Items from a data source
• • • • • • •

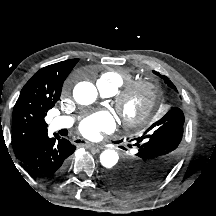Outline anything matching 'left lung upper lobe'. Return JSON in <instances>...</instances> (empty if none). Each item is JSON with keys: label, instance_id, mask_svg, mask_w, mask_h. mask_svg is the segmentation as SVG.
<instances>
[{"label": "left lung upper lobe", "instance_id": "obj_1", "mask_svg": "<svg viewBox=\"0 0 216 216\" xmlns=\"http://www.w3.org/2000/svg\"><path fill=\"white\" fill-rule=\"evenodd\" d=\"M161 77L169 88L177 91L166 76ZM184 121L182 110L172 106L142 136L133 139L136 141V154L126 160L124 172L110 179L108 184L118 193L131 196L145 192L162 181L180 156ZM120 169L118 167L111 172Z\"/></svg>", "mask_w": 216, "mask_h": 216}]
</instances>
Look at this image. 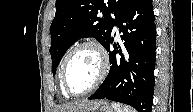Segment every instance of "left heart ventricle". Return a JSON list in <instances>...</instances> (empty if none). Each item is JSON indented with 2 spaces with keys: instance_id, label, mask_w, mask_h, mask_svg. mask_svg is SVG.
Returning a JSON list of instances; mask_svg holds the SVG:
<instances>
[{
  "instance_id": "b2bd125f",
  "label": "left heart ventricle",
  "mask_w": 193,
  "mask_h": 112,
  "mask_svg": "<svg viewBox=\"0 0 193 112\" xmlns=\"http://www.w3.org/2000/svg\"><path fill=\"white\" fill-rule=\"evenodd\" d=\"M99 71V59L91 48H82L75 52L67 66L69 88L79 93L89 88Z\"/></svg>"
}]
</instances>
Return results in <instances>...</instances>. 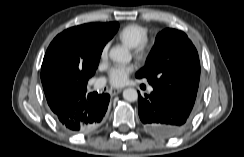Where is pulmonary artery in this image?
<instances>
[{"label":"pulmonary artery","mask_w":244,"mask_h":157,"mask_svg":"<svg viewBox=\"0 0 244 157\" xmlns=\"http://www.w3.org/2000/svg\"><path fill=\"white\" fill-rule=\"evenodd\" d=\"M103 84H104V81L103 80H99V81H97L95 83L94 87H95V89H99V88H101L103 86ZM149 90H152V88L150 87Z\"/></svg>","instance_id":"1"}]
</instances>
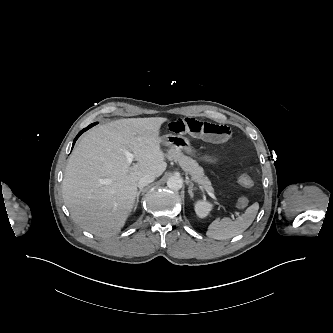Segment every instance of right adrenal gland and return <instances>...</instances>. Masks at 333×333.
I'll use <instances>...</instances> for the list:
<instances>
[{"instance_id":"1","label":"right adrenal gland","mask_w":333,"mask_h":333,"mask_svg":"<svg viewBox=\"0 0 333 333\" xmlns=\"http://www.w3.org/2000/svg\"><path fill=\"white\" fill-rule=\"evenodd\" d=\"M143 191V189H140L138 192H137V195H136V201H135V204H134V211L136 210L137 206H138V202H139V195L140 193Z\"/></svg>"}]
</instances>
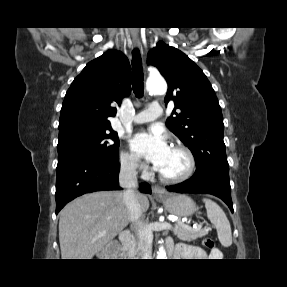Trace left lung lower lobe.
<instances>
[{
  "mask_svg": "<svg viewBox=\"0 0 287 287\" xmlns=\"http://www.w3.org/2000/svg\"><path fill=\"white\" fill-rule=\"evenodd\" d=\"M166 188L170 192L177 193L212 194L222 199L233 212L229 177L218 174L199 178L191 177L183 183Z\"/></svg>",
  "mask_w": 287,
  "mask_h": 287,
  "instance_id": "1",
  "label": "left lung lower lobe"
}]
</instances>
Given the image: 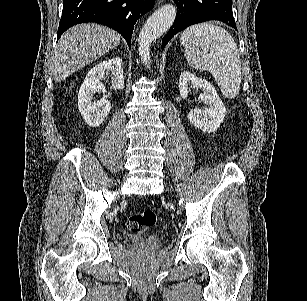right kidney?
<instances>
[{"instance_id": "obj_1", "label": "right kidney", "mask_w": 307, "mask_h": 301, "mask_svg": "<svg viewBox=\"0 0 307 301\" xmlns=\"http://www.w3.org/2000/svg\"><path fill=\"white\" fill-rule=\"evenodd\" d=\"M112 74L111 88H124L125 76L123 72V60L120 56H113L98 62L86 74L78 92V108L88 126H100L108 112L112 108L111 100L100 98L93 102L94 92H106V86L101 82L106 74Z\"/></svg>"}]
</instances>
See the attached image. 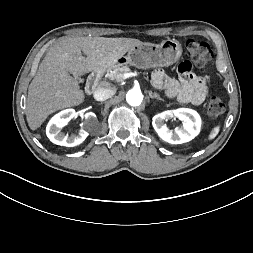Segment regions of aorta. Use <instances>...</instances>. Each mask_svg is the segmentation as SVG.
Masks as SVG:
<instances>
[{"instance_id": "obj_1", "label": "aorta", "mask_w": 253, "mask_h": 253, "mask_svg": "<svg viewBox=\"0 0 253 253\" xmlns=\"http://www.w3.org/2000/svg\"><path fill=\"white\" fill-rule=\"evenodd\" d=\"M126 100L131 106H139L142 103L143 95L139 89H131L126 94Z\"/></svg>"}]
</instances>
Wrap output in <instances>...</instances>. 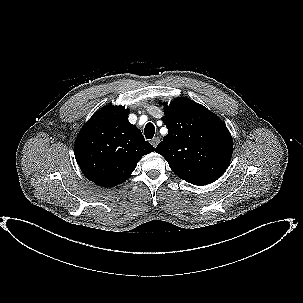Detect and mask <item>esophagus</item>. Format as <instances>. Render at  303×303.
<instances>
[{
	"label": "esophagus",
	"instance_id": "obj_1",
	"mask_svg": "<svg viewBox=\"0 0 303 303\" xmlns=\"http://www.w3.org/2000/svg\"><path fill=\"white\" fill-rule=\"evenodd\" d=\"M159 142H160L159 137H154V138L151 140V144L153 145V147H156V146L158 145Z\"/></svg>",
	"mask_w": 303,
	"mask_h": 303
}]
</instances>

• • • • • • •

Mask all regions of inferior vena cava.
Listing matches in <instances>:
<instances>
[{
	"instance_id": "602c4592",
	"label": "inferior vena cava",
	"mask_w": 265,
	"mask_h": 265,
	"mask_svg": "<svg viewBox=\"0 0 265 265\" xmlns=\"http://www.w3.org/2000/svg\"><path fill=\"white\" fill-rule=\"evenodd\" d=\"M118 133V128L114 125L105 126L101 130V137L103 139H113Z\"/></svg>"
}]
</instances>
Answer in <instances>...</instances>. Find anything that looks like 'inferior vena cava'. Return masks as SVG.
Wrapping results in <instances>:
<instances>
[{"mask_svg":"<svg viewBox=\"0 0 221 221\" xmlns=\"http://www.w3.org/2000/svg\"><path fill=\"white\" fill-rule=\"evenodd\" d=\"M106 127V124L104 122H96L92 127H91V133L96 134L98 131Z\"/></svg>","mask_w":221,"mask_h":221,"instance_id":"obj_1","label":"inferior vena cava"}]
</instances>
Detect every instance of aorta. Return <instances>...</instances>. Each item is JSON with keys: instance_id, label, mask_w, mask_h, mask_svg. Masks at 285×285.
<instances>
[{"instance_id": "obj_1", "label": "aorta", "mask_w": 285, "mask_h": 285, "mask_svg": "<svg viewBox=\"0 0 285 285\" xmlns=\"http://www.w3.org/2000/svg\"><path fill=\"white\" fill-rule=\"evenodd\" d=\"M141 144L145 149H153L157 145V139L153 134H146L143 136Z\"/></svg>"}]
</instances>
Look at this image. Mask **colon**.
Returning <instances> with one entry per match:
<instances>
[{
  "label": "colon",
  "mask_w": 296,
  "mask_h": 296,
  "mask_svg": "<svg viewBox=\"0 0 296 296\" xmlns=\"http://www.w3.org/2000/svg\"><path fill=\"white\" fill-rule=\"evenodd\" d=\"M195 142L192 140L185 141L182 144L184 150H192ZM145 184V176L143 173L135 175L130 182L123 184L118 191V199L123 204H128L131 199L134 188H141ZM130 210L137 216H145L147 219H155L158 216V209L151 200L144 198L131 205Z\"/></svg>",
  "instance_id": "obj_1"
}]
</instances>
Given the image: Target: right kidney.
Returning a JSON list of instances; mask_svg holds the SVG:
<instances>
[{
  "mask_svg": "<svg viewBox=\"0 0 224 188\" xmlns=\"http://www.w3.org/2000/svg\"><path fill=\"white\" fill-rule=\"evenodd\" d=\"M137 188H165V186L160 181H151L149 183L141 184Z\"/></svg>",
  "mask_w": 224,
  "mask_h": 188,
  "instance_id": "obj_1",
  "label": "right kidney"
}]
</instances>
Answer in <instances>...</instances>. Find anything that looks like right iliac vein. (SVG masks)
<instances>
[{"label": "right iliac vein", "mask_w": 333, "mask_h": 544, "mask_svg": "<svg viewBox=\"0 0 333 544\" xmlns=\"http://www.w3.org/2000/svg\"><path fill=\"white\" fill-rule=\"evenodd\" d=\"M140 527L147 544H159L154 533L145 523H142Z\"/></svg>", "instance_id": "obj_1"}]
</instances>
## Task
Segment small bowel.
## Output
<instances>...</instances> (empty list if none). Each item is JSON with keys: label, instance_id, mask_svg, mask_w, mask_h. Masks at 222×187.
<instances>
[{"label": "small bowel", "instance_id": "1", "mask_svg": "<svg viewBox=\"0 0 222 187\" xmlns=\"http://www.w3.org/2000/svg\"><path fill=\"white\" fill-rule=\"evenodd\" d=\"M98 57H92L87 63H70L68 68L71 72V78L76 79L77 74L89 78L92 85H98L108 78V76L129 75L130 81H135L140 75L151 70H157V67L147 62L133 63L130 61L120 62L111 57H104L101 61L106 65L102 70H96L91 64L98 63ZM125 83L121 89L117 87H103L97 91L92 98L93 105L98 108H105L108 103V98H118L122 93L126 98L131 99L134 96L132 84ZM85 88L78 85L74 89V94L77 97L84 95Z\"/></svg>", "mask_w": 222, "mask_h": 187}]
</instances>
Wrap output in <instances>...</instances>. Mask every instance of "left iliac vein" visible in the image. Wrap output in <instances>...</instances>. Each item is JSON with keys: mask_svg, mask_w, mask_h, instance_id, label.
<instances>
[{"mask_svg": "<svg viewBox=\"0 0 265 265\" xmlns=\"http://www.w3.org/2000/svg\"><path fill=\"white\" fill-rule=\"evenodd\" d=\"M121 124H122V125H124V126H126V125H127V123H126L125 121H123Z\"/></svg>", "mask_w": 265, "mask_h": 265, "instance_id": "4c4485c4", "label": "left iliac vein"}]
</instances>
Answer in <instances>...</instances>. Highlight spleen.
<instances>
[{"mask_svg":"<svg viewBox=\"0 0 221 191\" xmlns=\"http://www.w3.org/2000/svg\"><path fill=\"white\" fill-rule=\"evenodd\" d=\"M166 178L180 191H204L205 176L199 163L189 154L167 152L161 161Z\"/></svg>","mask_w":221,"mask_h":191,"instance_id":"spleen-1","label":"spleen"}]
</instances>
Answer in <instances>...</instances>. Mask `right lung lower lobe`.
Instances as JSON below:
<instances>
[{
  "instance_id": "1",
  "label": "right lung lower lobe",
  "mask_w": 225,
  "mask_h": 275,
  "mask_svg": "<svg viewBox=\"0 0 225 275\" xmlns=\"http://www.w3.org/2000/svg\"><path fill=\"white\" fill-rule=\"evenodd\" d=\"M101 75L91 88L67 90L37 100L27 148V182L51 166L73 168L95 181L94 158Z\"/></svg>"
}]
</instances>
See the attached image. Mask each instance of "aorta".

• • • • • • •

• HOW TO COMPLETE THIS TASK:
Reproduce, character for character, only the lines of the preceding data that start at the line with "Answer in <instances>...</instances>. Highlight" and end at the line with "See the attached image. Mask", both included.

• ANSWER BOX:
Answer in <instances>...</instances>. Highlight spleen.
<instances>
[{"mask_svg":"<svg viewBox=\"0 0 221 191\" xmlns=\"http://www.w3.org/2000/svg\"><path fill=\"white\" fill-rule=\"evenodd\" d=\"M166 178L180 191H204L205 176L199 163L189 154L167 152L161 161Z\"/></svg>","mask_w":221,"mask_h":191,"instance_id":"spleen-1","label":"spleen"}]
</instances>
Answer in <instances>...</instances>. Mask `right lung lower lobe`.
Instances as JSON below:
<instances>
[{
  "instance_id": "1",
  "label": "right lung lower lobe",
  "mask_w": 225,
  "mask_h": 275,
  "mask_svg": "<svg viewBox=\"0 0 225 275\" xmlns=\"http://www.w3.org/2000/svg\"><path fill=\"white\" fill-rule=\"evenodd\" d=\"M101 75L91 88L67 90L37 100L27 148V182L51 166L73 168L95 181L94 158Z\"/></svg>"
}]
</instances>
See the attached image. Mask each instance of "aorta".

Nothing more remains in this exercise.